Johannesburg — Two more miners have died in accidents at Harmony Gold's Kusasalethu mine in North West and at its Joel mine in the Free State, the company said on Friday.
"The accident at Kusasalethu occurred when a backfill paddock and bag failed, which resulted in an employee being inundated by backfill material," Harmony spokesman James Duncan said.
"At [the] Joel mine, an employee died in a blasting accident."
Both incidents happened on Thursday afternoon.
A backfill paddock and bag is a vessel that is placed in worked-out areas underground and filled with tailing material to provide support.
The tailing is the material left over after the extraction of ore from its host.
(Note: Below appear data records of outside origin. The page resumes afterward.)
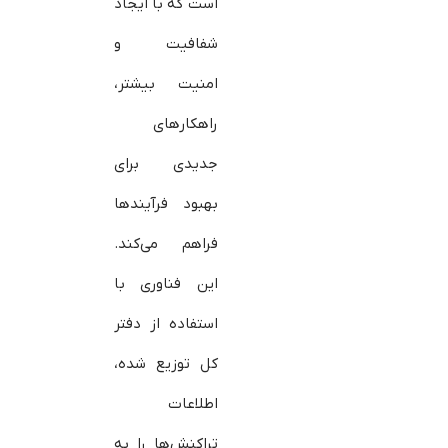
است که با ایجاد
شفافیت و
امنیت بیشتر،
راهکارهای
جدیدی برای
بهبود فرآیندها
فراهم می‌کند.
این فناوری با
استفاده از دفتر
کل توزیع شده،
اطلاعات
تراکنش‌ها را به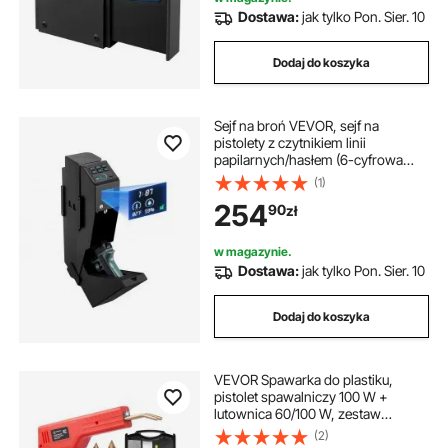
Dostawa:
jak tylko Pon. Sier. 10
Dodaj do koszyka
Sejf na broń VEVOR, sejf na
pistolety z czytnikiem linii
papilarnych/hasłem (6-cyfrowa
klawiatura)/kluczem, futerał na broń
(1)
z diodą LED na 1 pistolet i
254
90
zł
magazynek, 190 x 98 x 425 mm,
futerał na broń do postawienia na
szafce nocnej
w magazynie.
Dostawa:
jak tylko Pon. Sier. 10
Dodaj do koszyka
VEVOR Spawarka do plastiku,
pistolet spawalniczy 100 W +
lutownica 60/100 W, zestaw
naprawczy do plastiku z 1000 szt.
(2)
gorących zszywek i 60 szt. prętów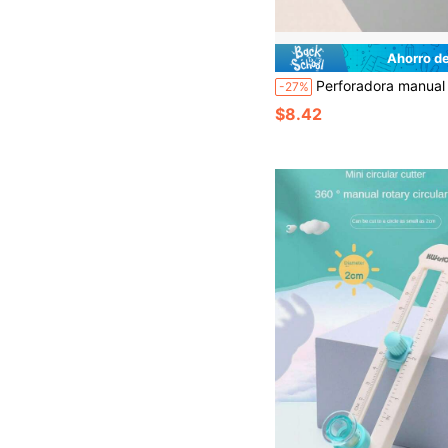
Ahorro d
Perforadora manual de 30 agujeros - Espaciado de agujeros ajustable, adecuada para libretas de hojas sueltas, planificadores, perforación de tamaños A4/B5/A5/B6/A6/B7/A7, perforado
-27%
$8.42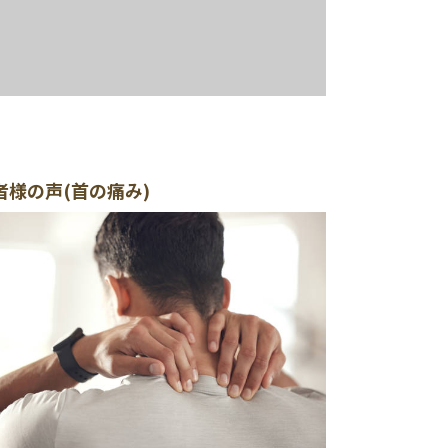
性
者様の声(首の痛み)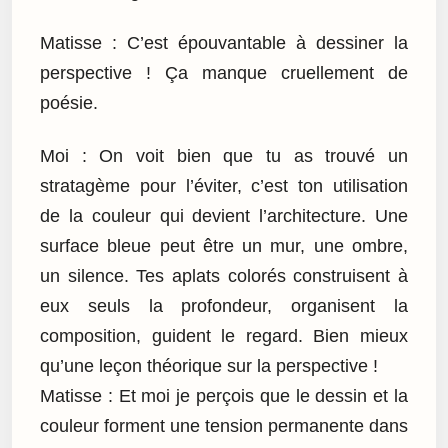
Matisse : C’est épouvantable à dessiner la
perspective ! Ça manque cruellement de
poésie.
Moi : On voit bien que tu as trouvé un
stratagème pour l’éviter, c’est ton utilisation
de la couleur qui devient l’architecture. Une
surface bleue peut être un mur, une ombre,
un silence. Tes aplats colorés construisent à
eux seuls la profondeur, organisent la
composition, guident le regard. Bien mieux
qu’une leçon théorique sur la perspective !
Matisse : Et moi je perçois que le dessin et la
couleur forment une tension permanente dans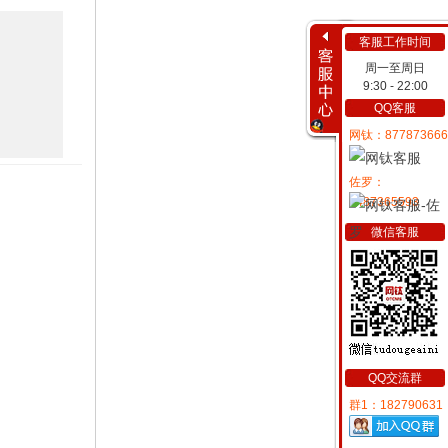
客服工作时间
周一至周日
9:30 - 22:00
QQ客服
网钛：877873666
佐罗：
2487365593
微信客服
QQ交流群
群1：182790631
This happened just hours after the bodies of eight missing miners were found following a fire at Harmony's Doornkop gold mine, west of Johannesburg.
The fire followed a seismic event on Tuesday which triggered a fall of ground, damaging electric cables.
One miner was still missing.
Harmony on Friday declared no blasting at its operations for 24 hours.
"Harmony... advises that all operations across the group embarked on safety shifts with effect from the night shift last night, 6 February, that will include the day and afternoon shifts today, 7 February," Duncan said in a statement.
"No blasting will take place for 24 hours."
Harmony chief executive Graham Briggs said the deaths were unacceptable.
"The past two days have been tragic for Harmony, having lost our colleagues at three of our operations in three separate events. This is unacceptable," he said.
"During these safety shifts, general managers will lead their senior teams underground, re-enforcing safety messages and procedures, particularly in respect of critical safety areas."
He said unions would play an important role throughout the process in facilitating engagement and supporting leadership.